Grafting Architecture was beautifully curated to take full advantage of the long, narrow space, successfully contrasting contemporary exhibit installations with the exposed finishes of the old warehouse.
I viewed the result as a successful and invigorating grafting of a contemporary exhibition onto the historic stock of the building.
The curators, Josep Torrente along with associate curators Gulliem Carabi Bescos and Jordi Ribas Boidu, provided a carefully wrought explanation:
“Grafting is a process that involves inserting part of a tree with one or more buds into the branch or trunk of another tree such that a permanent union is established between the two as with the viticulturist who grafts a scion from the desired grape variety onto the rootstock and where the subsequent grape quality and the excellence of the resulting wine stem from correct union between scion and rootstock.”
Sixteen projects spanning the past 100 years were exhibited to illustrate the concept as realized in the architecture of Catalonia.
Their intent is to encourage us to learn from the past in order to renew architecture, “…giving it new horizons” – not to return to the past.
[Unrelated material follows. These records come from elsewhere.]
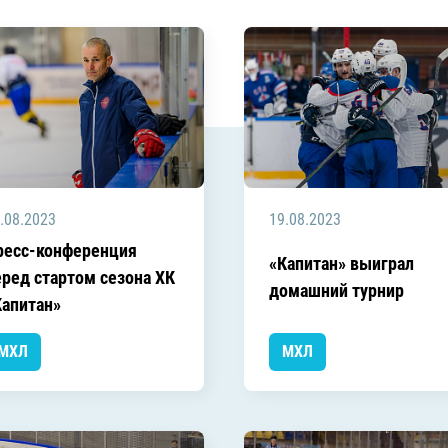
Амур
Барыс
Салават Юлаев
Сибирь
.08.2023
19.08.2023
ресс-конференция
«Капитан» выиграл
еред стартом сезона ХК
домашний турнир
Капитан»
МХЛ
МХЛ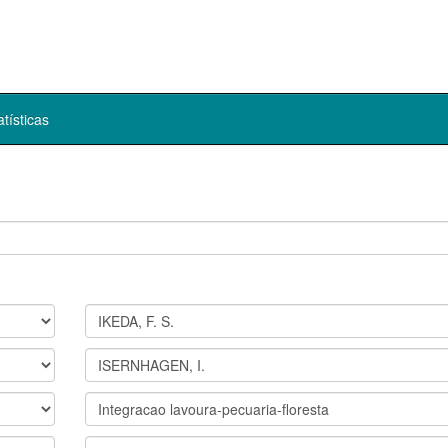
atísticas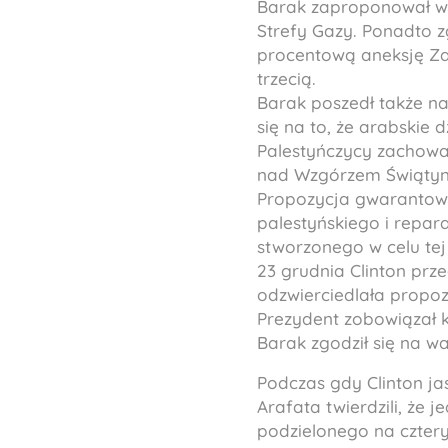
Barak zaproponował wy
Strefy Gazy. Ponadto zg
procentową aneksję Za
trzecią.
Barak poszedł także n
się na to, że arabskie 
Palestyńczycy zachowal
nad Wzgórzem Świąty
Propozycja gwarantow
palestyńskiego i repa
stworzonego w celu te
23 grudnia Clinton prz
odzwierciedlała propoz
Prezydent zobowiązał k
Barak zgodził się na war
Podczas gdy Clinton ja
Arafata twierdzili, że
podzielonego na cztery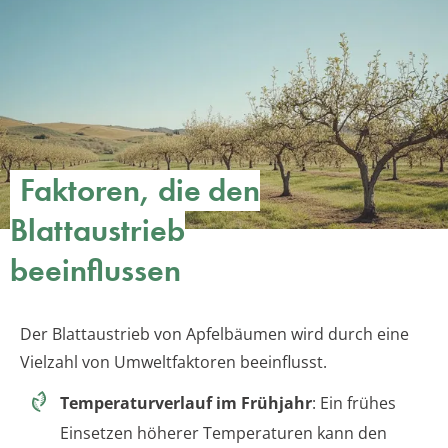
Faktoren, die den
Blattaustrieb
beeinflussen
Der Blattaustrieb von Apfelbäumen wird durch eine
Vielzahl von Umweltfaktoren beeinflusst.
Temperaturverlauf im Frühjahr
: Ein frühes
Einsetzen höherer Temperaturen kann den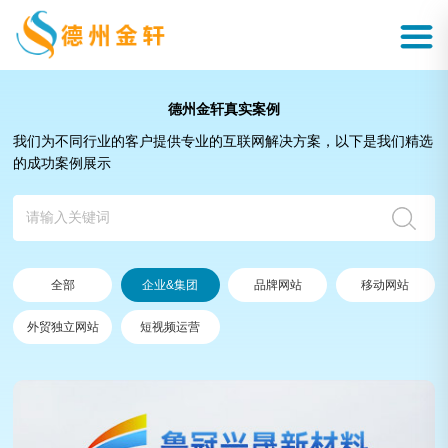
德州金轩真实案例
我们为不同行业的客户提供专业的互联网解决方案，以下是我们精选
的成功案例展示
全部
企业&集团
品牌网站
移动网站
外贸独立网站
短视频运营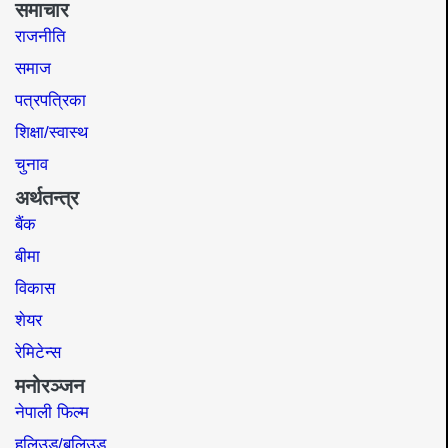
समाचार
राजनीति
समाज​
पत्रपत्रिका
शिक्षा/स्वास्थ
चुनाव
अर्थतन्त्र
बैंक
बीमा
विकास
शेयर
रेमिटेन्स
मनोरञ्जन
नेपाली फिल्म
हलिउड/बलिउड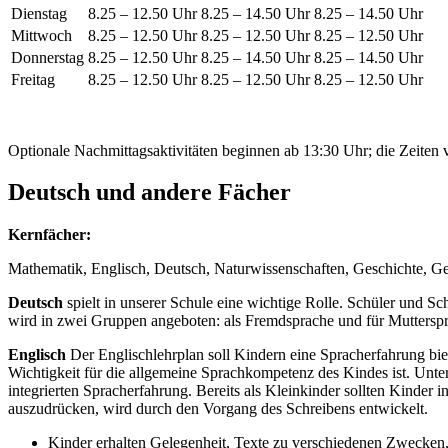
Dienstag
8.25 – 12.50 Uhr
8.25 – 14.50 Uhr
8.25 – 14.50 Uhr
Mittwoch
8.25 – 12.50 Uhr
8.25 – 12.50 Uhr
8.25 – 12.50 Uhr
Donnerstag
8.25 – 12.50 Uhr
8.25 – 14.50 Uhr
8.25 – 14.50 Uhr
Freitag
8.25 – 12.50 Uhr
8.25 – 12.50 Uhr
8.25 – 12.50 Uhr
Optionale Nachmittagsaktivitäten beginnen ab 13:30 Uhr; die Zeiten 
Deutsch und andere Fächer
Kernfächer:
Mathematik, Englisch, Deutsch, Naturwissenschaften, Geschichte, Geo
Deutsch
spielt in unserer Schule eine wichtige Rolle. Schüler und Sc
wird in zwei Gruppen angeboten: als Fremdsprache und für Muttersprac
Englisch
Der Englischlehrplan soll Kindern eine Spracherfahrung bi
Wichtigkeit für die allgemeine Sprachkompetenz des Kindes ist. Unter
integrierten Spracherfahrung. Bereits als Kleinkinder sollten Kinder
auszudrücken, wird durch den Vorgang des Schreibens entwickelt.
Kinder erhalten Gelegenheit, Texte zu verschiedenen Zwecken,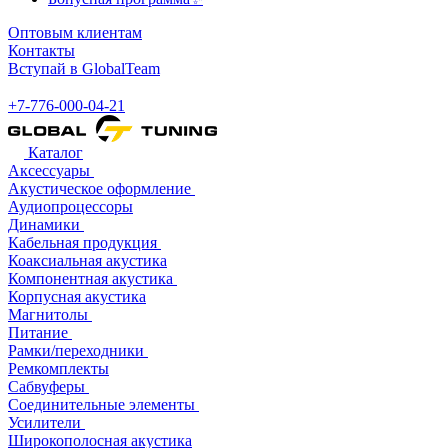
Оптовым клиентам
Контакты
Вступай в GlobalTeam
+7-776-000-04-21
Каталог
Аксессуары
Акустическое оформление
Аудиопроцессоры
Динамики
Кабельная продукция
Коаксиальная акустика
Компонентная акустика
Корпусная акустика
Магнитолы
Питание
Рамки/переходники
Ремкомплекты
Сабвуферы
Соединительные элементы
Усилители
Широкополосная акустика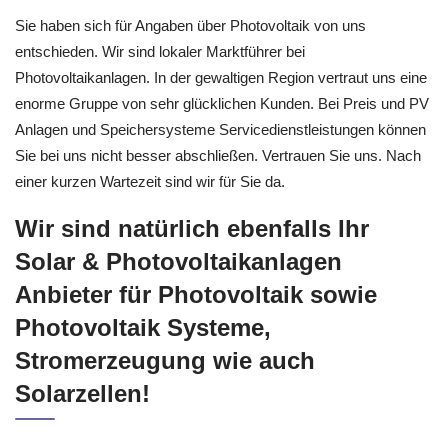
Sie haben sich für Angaben über Photovoltaik von uns
entschieden. Wir sind lokaler Marktführer bei
Photovoltaikanlagen. In der gewaltigen Region vertraut uns eine
enorme Gruppe von sehr glücklichen Kunden. Bei Preis und PV
Anlagen und Speichersysteme Servicedienstleistungen können
Sie bei uns nicht besser abschließen. Vertrauen Sie uns. Nach
einer kurzen Wartezeit sind wir für Sie da.
Wir sind natürlich ebenfalls Ihr
Solar & Photovoltaikanlagen
Anbieter für Photovoltaik sowie
Photovoltaik Systeme,
Stromerzeugung wie auch
Solarzellen!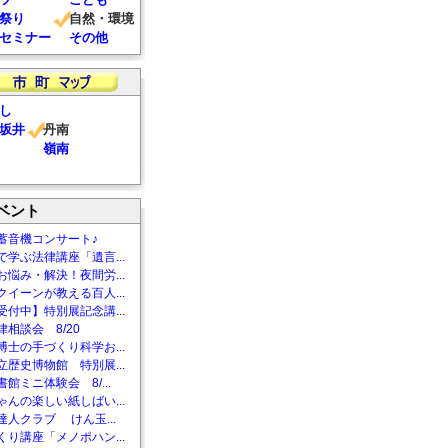
祭り
自然・環境
セミナー
その他
し
坂井
丹南
嶺南
ベント
蓄音機コンサート♪
で学ぶ法律講座「遺言...
お悩み・解決！夜間労...
クイーンが教える百人...
受付中】特別展記念講...
相談会 8/20
博士の手づくり科学お...
立歴史博物館 特別展...
館ミニ体験会 8/...
ゃんの楽しい紙しばい...
達人クラブ けん玉...
くり講座「メノポハン...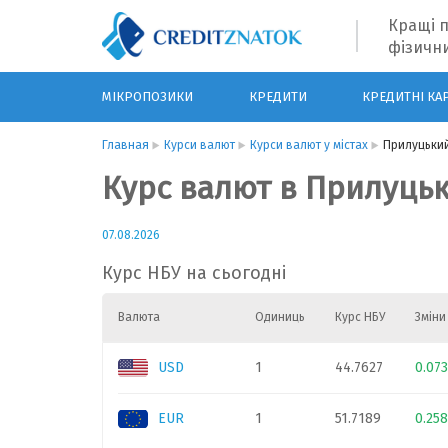
Кращі п
фізични
МІКРОПОЗИКИ
КРЕДИТИ
КРЕДИТНІ КА
Главная
Курси валют
Курси валют у містах
Прилуцьки
Курс валют в Прилуць
07.08.2026
Курс НБУ на сьогодні
Валюта
Одиниць
Курс НБУ
Зміни
USD
1
44.7627
0.07
EUR
1
51.7189
0.25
They perceive much contemporary work to be “global and franchised architecture” rather than recognizing, appreciating and reformulating local architecture, updating a living tradition.
This approach is a continuous process, diametrically different than embracing and promoting a “movement”. The approach is informed by the passage of time, by daily life and by “reinterpretation of architecture through an artistic action.”
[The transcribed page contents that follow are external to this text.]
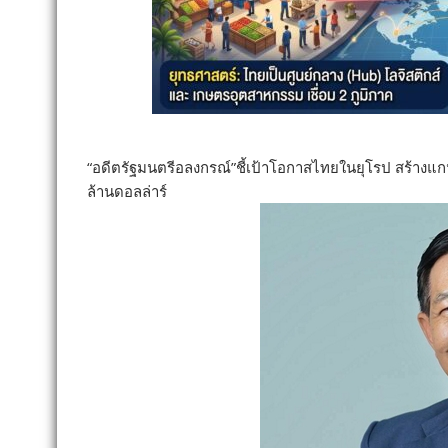
“อดีตรัฐมนตรีอลงกรณ์”ชี้เป้าโอกาสไทยในยุโรป สร้างแ
ล้านดอลล่าร์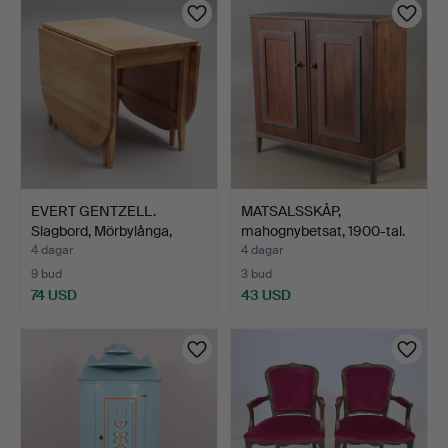
EVERT GENTZELL.
MATSALSSKÅP,
Slagbord, Mörbylånga,
mahognybetsat, 1900-tal.
stäm…
4 dagar
4 dagar
9 bud
3 bud
74 USD
43 USD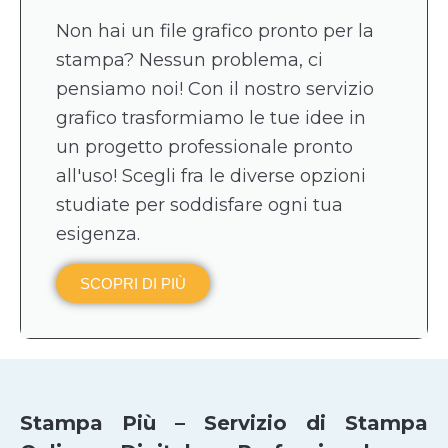
Non hai un file grafico pronto per la
stampa? Nessun problema, ci
pensiamo noi! Con il nostro servizio
grafico trasformiamo le tue idee in
un progetto professionale pronto
all'uso! Scegli fra le diverse opzioni
studiate per soddisfare ogni tua
esigenza.
SCOPRI DI PIÙ
Stampa Più – Servizio di Stampa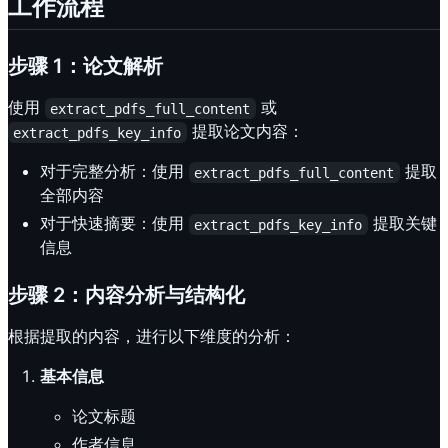
工作流程
步骤 1：论文解析
使用
或
extract_pdfs_full_content
提取论文内容：
extract_pdfs_key_info
对于完整分析：使用
提取
extract_pdfs_full_content
全部内容
对于快速摘要：使用
提取关键
extract_pdfs_key_info
信息
步骤 2：内容分析与结构化
根据提取的内容，进行以下维度的分析：
基本信息
论文标题
作者信息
Rather than bulldozing out the vineyard of local tradition and replanting it with a non-native “International Style”, they challenge the creation of an architecture that is refreshed and renewed through grafting over the vast passage of time in a place that is nurtured by it, and in return continues the nurturing,
Where local tradition has been corrupted or become moribund, bring in strong, healthy new scions to graft onto existing, healthy roots. Or, bring in strong, healthy new rootstock to replace what has not survived the test of time and graft on healthy, local scions that continue cultural quality and sense of place with renewed vigor.
“Grafting transmits the idea of a new organism that combines the strong points of its original components and is more vigorous than either of them on their own, an idea of renewal and growth.”
In this, there is wisdom for application in far more than architecture.